[Top][All Lists]
[Date Prev][Date Next][Thread Prev][Thread Next][Date Index][Thread Index]
Re: [Gnumed-devel] doc_med , txt blob
From: |
Karsten Hilbert |
Subject: |
Re: [Gnumed-devel] doc_med , txt blob |
Date: |
Fri, 15 Sep 2006 16:00:24 +0200 |
User-agent: |
Mutt/1.5.13 (2006-08-11) |
On Thu, Sep 14, 2006 at 08:22:33PM +0800, Syan Tan wrote:
> how to store a doc_obj that is just a text file ?

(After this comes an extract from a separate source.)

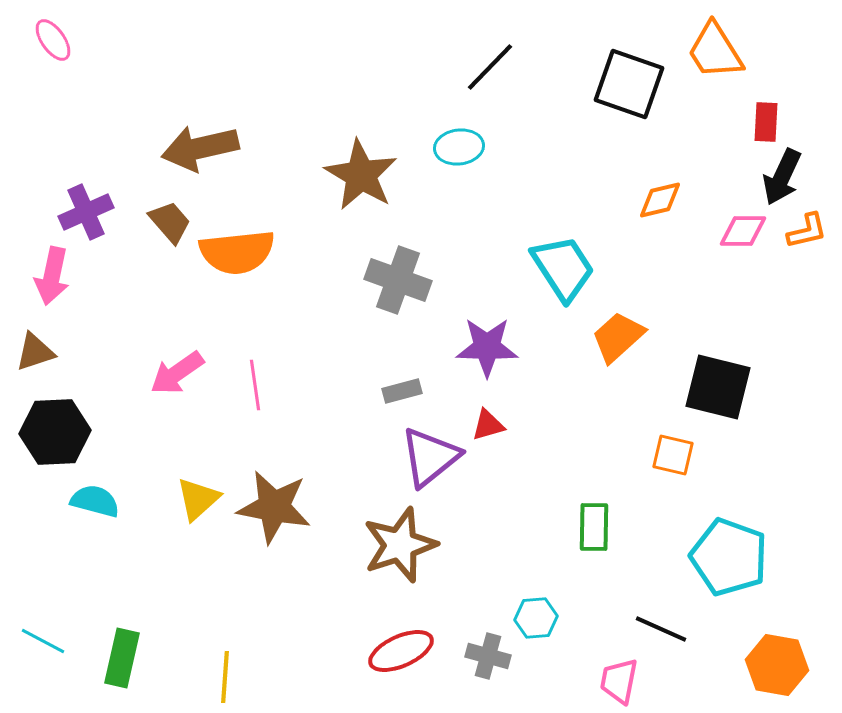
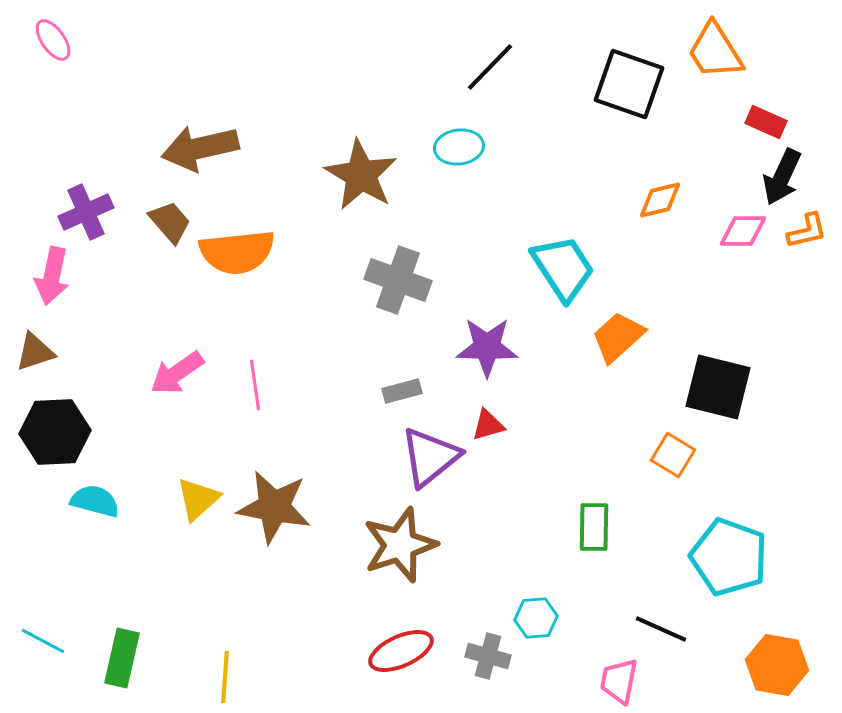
red rectangle at (766, 122): rotated 69 degrees counterclockwise
orange square at (673, 455): rotated 18 degrees clockwise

My knee-jerk reaction would be, why, of course, dump it
into doc_obj.data.
While this would certainly work and not lose any data I'll
wager a paraphrasing of the question:
How to store a text blob as a document and not lose
*information* ?
Bytea will not lose data but it will lose information unless
the data is self-descriptive to some degree. PDF is
self-descriptive, "text" is not. The latter needs to be
accompanied by at least one bit of metadata to make it
safely transferrable by purely technical means: the
encoding.
So, there's a bunch of solutions:
- Convert the text into UTFx, create a unicode file with the
proper start of file marker and store that into
doc_obj.data. Probably the cleanest and recommendable
solution.
- Store the text in doc_obj.data and keep the encoding
information elsewhere such as: doc_desc, comments, etc.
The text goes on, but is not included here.